Y también porque el hombretón estaba completamente fuera de sí. Su ira solo parecía aumentar cuanto más gritaba y gesticulaba.
El hombretón hablaba intentando convencerse de algo.
Hablaba para convencerse de hacerle algo terrible al hombre más joven.
Marlon advirtió ahora que en la mano del hombretón había aparecido una pistola.

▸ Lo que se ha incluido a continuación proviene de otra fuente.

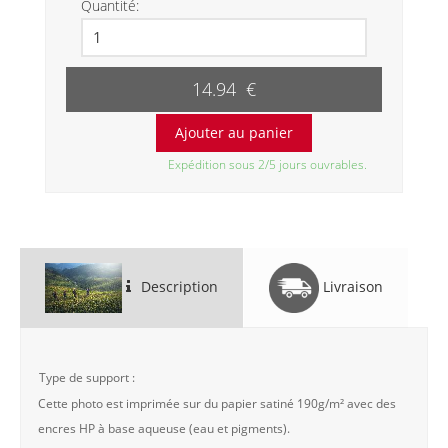
Quantité:
14.94 €
Expédition sous 2/5 jours ouvrables.
Description
Livraison
Type de support :
Cette photo est imprimée sur du papier satiné 190g/m² avec des
encres HP à base aqueuse (eau et pigments).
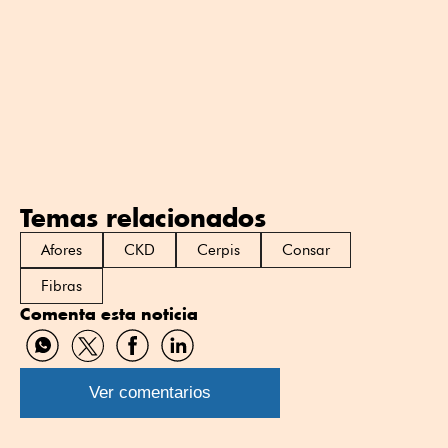
Temas relacionados
Afores
CKD
Cerpis
Consar
Fibras
Comenta esta noticia
Compartir
Compartir
Compartir
Compartir
por
por
por
por
WhatsApp
Twitter
Facebook
Linkedin
Ver comentarios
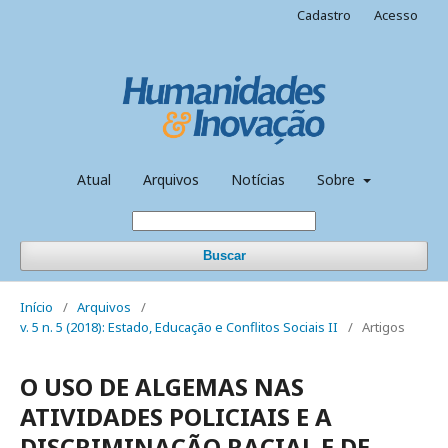
Cadastro
Acesso
Atual
Arquivos
Notícias
Sobre
Buscar
Início
/
Arquivos
/
v. 5 n. 5 (2018): Estado, Educação e Conflitos Sociais II
/
Artigos
O USO DE ALGEMAS NAS
ATIVIDADES POLICIAIS E A
DISCRIMINAÇÃO RACIAL E DE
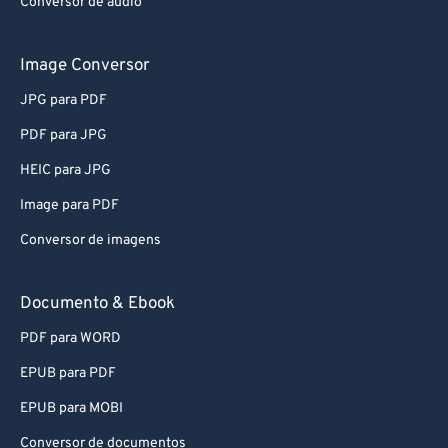
Conversor de áudio
Image Conversor
JPG para PDF
PDF para JPG
HEIC para JPG
Image para PDF
Conversor de imagens
Documento & Ebook
PDF para WORD
EPUB para PDF
EPUB para MOBI
Conversor de documentos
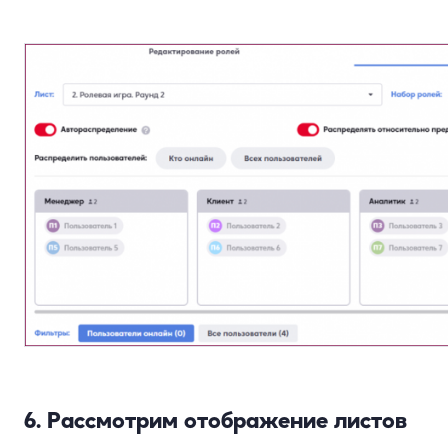
6. Рассмотрим отображение листов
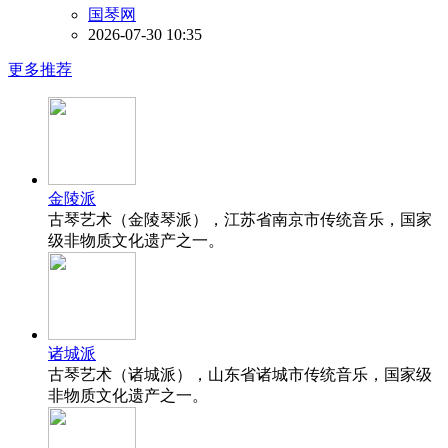
国琴网
2026-07-30 10:35
更多推荐
金陵派
古琴艺术（金陵琴派），江苏省南京市传统音乐，国家
级非物质文化遗产之一。
诸城派
古琴艺术（诸城派），山东省诸城市传统音乐，国家级
非物质文化遗产之一。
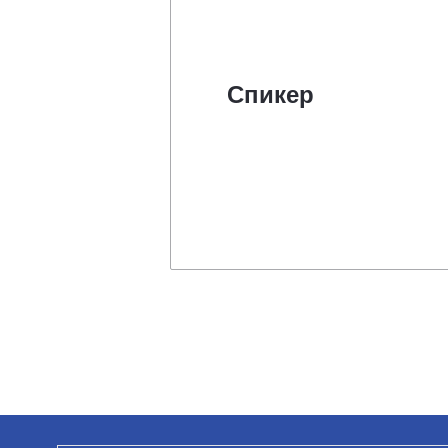
Спикер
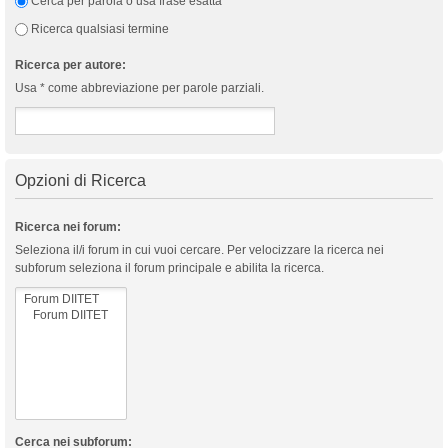
Cerca per parola o usa frase esatta
Ricerca qualsiasi termine
Ricerca per autore:
Usa * come abbreviazione per parole parziali.
Opzioni di Ricerca
Ricerca nei forum:
Seleziona il/i forum in cui vuoi cercare. Per velocizzare la ricerca nei
subforum seleziona il forum principale e abilita la ricerca.
Cerca nei subforum:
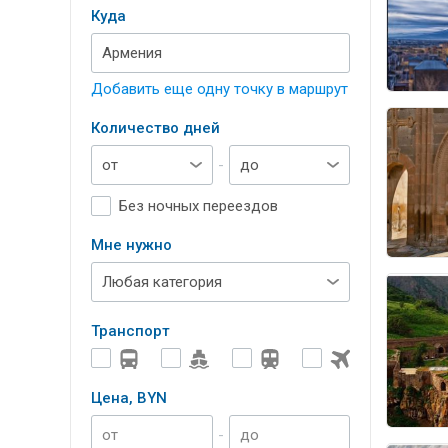
Куда
Добавить еще одну точку в маршрут
Количество дней
-
Без ночных переездов
Мне нужно
Транспорт
Цена, BYN
-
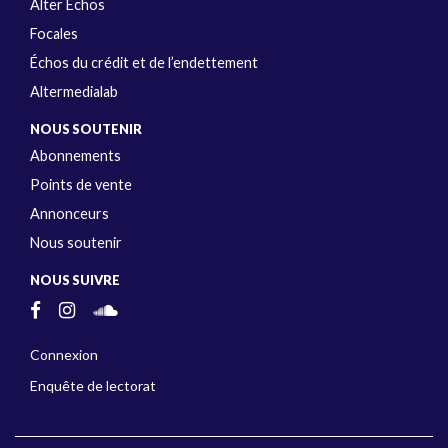
Alter Échos
Focales
Échos du crédit et de l’endettement
Altermedialab
NOUS SOUTENIR
Abonnements
Points de vente
Annonceurs
Nous soutenir
NOUS SUIVRE
Connexion
Enquête de lectorat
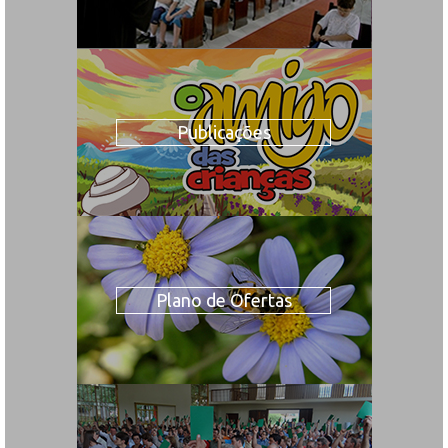
Publicações
Plano de Ofertas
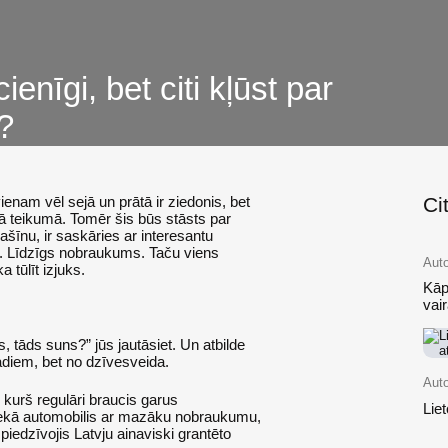
enīgi, bet citi kļūst par
?
ienam vēl sejā un prātā ir ziedonis, bet
Cit
jā teikumā. Tomēr šis būs stāsts par
ašīnu, ir saskāries ar interesantu
. Līdzīgs nobraukums. Taču viens
Aut
 tūlīt izjuks.
Kāp
vai
, tāds suns?” jūs jautāsiet. Un atbilde
gadiem, bet no dzīvesveida.
Auto
, kurš regulāri braucis garus
Lie
 nekā automobilis ar mazāku nobraukumu,
 piedzīvojis Latvju ainaviski grantēto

Cuando estuvo preparado, el hombretón apuntó con su pistola directamente al joven, quien trató de esconderse tras las blancas palmas de sus manos. Hubo tres enormes estampidos. El hombretón hizo una observación despectiva y dejó atrás al joven, que se desplomaba todavía, y continuó bajando el siguiente tramo de escaleras.
Después de unos instantes, el negro bajó tras él.
Con sentimientos encontrados, Olivia Halifax-Lin se había enterado de que Abdalá Jones se había fugado de Mindanao para aparecer en Xiamen. Pues Olivia había dedicado casi un año, y el MI6 había gastado medio millón de libras, en darle una falsa identidad china para que pudiera trabajar infiltrada dentro de las fronteras del Reino Medio. Y desde luego odiaba mucho a Abdalá Jones. Pero cazar a terroristas islámicos no era su trabajo.
Como cualquier foto de la familia Halifax-Lin demostraba, nunca se podía predecir el resultado de lo que solía llamarse mestizaje. Olivia tenía dos hermanos. El mayor parecía galés para los galeses, pero en un viaje a Portugal lo tomaron por portugués, y cuando fue a Alemania, los turcos se le acercaban por la calle y lo saludaban en turco. La hermana menor tenía rasgos mestizos clásicos. Olivia, por otro lado, podía caminar por cualquier calle de China sin llamar la atención. En una ciudad pequeña podía ser etiquetada como waidiren, pero en una ciudad grande nunca seria identificada como waiguoren.
Su padre era economista, nacido y criado en Pekín, pero fue enviado a Hong Kong poco antes de cumplir los veinte años y finalmente consiguió un puesto académico en Londres, donde se había casado con la madre de Olivia, logoterapeuta. Los niños habían crecido hablando inglés y mandarín indistintamente. Olivia había estudiado historia de Asia Oriental en Oxford. Se consideraba aconsejable escoger al menos un idioma que no supieras ya, y por eso estudió un par de años de ruso.
Prefiriendo relacionarse con gente más internacional, se pasó mucho tiempo en el bar de estudiantes de St. Antony’s College, y fue allí donde fue abordada por un miembro del claustro que sugirió de forma sesgada y amable, casi subliminal, que (ejem) el MI6 conocía su existencia. Aunque se sintió halagada, ella rechazó la propuesta (suponiendo que hubiera sido eso), mencionando que tenía planes para hacer un máster en relaciones internacionales en la Universidad de Columbia Británica, con un ojo puesto en volver a St. Antony’s para hacer el doctorado.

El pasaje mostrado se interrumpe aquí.